L’Iran est devenu en effet encombrant pour les Saoudiens au Yémen, pour les Syriens dans la Goutha orientale et sur le pourtour d’Israël avec le Hezbollah qui joue toujours dans l’ombre des Gardiens de la révolution islamique. Tous ces acteurs ont besoin de voir l’Iran rentrer dans ses pénates. Pour eux, le pays ne doit pas être une superpuissance dans la région, mais redevenir une citadelle assiégée, qui regarde le reste du monde de l’autre côté de ses murs.
 

En fragilisant le régime en place au passage?

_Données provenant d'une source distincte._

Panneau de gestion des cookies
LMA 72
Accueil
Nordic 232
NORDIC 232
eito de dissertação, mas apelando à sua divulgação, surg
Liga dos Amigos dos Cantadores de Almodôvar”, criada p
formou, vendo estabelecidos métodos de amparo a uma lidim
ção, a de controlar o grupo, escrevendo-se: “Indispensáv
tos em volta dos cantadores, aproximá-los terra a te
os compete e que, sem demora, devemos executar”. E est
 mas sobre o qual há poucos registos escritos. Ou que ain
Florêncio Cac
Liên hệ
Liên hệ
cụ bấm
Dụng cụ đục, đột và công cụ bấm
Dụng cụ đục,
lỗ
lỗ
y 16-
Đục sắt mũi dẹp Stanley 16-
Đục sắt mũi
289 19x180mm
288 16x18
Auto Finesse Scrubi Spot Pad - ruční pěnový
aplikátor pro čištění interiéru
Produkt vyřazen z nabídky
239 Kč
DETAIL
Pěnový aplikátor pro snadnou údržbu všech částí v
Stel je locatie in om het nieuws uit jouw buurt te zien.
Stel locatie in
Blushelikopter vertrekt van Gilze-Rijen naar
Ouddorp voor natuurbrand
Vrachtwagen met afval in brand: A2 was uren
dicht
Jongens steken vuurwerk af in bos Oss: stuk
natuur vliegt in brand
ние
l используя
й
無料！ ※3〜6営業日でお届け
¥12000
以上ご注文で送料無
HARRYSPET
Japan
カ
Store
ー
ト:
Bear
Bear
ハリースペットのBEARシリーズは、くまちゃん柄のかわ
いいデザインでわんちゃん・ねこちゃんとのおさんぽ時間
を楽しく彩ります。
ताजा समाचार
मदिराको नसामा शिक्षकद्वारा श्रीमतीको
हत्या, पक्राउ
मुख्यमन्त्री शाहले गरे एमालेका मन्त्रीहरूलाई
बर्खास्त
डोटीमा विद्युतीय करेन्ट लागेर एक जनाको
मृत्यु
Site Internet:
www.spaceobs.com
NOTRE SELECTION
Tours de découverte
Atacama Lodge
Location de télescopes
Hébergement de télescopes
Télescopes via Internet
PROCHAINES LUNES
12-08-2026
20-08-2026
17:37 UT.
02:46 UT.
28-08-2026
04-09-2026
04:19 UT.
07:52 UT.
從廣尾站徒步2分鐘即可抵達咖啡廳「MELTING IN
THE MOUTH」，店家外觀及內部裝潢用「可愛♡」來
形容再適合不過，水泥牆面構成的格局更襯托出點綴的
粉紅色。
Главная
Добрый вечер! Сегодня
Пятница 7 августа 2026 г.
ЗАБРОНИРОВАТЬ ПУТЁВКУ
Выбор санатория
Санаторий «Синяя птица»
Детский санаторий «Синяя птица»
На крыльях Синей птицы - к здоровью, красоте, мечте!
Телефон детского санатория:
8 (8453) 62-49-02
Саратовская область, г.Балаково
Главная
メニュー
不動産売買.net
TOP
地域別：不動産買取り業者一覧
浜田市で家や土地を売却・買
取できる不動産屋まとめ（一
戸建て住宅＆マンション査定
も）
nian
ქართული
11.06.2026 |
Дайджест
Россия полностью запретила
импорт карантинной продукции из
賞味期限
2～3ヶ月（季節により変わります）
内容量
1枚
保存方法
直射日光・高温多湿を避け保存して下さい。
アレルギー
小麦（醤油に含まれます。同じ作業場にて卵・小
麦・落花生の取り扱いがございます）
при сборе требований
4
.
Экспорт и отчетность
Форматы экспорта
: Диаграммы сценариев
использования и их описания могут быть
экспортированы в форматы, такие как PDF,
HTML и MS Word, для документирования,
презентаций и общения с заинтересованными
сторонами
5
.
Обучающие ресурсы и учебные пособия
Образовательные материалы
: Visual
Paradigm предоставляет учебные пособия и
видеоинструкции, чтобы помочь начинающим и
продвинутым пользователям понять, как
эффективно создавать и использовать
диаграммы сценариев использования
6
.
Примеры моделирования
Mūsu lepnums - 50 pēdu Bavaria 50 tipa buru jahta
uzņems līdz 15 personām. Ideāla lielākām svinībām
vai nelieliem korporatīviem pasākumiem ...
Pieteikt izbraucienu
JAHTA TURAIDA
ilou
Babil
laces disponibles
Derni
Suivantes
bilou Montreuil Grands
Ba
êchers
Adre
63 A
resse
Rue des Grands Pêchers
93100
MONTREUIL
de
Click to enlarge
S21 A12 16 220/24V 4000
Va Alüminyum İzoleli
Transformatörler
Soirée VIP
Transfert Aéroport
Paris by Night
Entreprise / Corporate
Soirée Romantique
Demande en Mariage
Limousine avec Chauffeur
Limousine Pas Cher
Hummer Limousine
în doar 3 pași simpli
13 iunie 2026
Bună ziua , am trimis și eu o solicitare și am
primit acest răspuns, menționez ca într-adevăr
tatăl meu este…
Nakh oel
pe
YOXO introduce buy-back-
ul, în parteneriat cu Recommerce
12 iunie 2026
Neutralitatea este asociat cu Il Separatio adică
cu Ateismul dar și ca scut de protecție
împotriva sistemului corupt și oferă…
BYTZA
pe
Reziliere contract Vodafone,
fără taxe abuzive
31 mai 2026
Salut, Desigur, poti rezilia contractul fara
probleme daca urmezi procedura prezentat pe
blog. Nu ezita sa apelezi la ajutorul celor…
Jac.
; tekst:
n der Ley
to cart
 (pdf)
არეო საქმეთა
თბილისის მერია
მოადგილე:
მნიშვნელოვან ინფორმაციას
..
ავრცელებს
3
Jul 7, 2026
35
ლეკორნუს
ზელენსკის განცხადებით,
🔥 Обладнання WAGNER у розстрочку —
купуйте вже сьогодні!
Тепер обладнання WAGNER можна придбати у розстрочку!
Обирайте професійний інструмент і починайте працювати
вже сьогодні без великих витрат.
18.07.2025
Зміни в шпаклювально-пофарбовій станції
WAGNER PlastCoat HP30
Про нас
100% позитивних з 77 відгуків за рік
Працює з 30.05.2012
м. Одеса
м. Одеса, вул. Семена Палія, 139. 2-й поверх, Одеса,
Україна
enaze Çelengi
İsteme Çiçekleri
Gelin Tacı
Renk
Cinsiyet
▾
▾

C’est un objectif parmi d’autres, mais dont les chances de succès restent très minces. Pourquoi ? Parce que le régime iranien est robuste. Il est sous contrôle du corps des Pasdaram, les Gardiens de la révolution islamique, qui sont aux commandes partout dans ce pays. Ce n’est pas un État fantoche ou creux. C’est un État solide avec les anticorps nécessaires pour faire face à toute tentative de déstabilisation.
 

En mai dernier, Hassan Rohani a lancé un ultimatum de 60 jours pour sauver l’accord sur le nucléaire iranien. Est-ce que dans les circonstances un tel sauvetage est encore possible?
 

L’accord, qui cherche à limiter les capacités nucléaires de l’Iran en échange de la levée de sanctions économiques internationales, est moribond. Il est encore soutenu par l’Union européenne par angélisme, mais plus personne en Iran, comme dans le groupe des Six [Allemagne, Chine, États-Unis, France, Royaume-Uni, Russie], a grand espoir que cela fonctionne.
 

Est-ce que l’élection d’un nouveau président américain pourrait venir changer les choses?


Pour l’instant, les sondages ne laissent pas présager cette possibilité de changement. De toute façon, la politique des États-Unis envers l’Iran n’est pas que trumpienne. Obama a marqué une parenthèse dans cette relation, mais cela fait 40 ans que Washington cherche à isoler Téhéran. Ce qui se passe en ce moment n’est pas un changement à 180 degrés, mais bien la même logique qu’avant qui s’exprime dans le style tonitruant de Donald Trump.
 

Et quel est l’avantage d’un tel isolement pour les États-Unis comme pour les puissances régionales proches de l’Iran?
 

L’Iran est une case sur l’échiquier moyen-oriental que se disputent les géants régionaux et extrarégionaux depuis toujours. C’est un point pivot. Ceux qui le contrôlent contrôlent une partie de l’accès au Caucase et à l’Asie centrale. Ça ne fait pas 40 ans que cela se joue, mais plus de 250 ans. Pendant la guerre froide, l’Iran était un enjeu pour cloisonner l’Union soviétique, comme une digue pour empêcher l’influence de Moscou de déborder sur le Moyen-Orient. Cela a fonctionné jusqu’au Printemps arabe. En se rapprochant de la Russie, l’Iran est devenu cette plateforme qui redonne un accès à Moscou à cette région. Il faut voir le conflit actuel dans sa dimension plus large, comme le terrain d’un bras de fer entre plusieurs grandes puissances. Et pour le reste, l’origine et la responsabilité des attaques de pétroliers, il va falloir attendre 40 ou 50 ans et l’ouverture des archives nationales pour connaître enfin la vérité.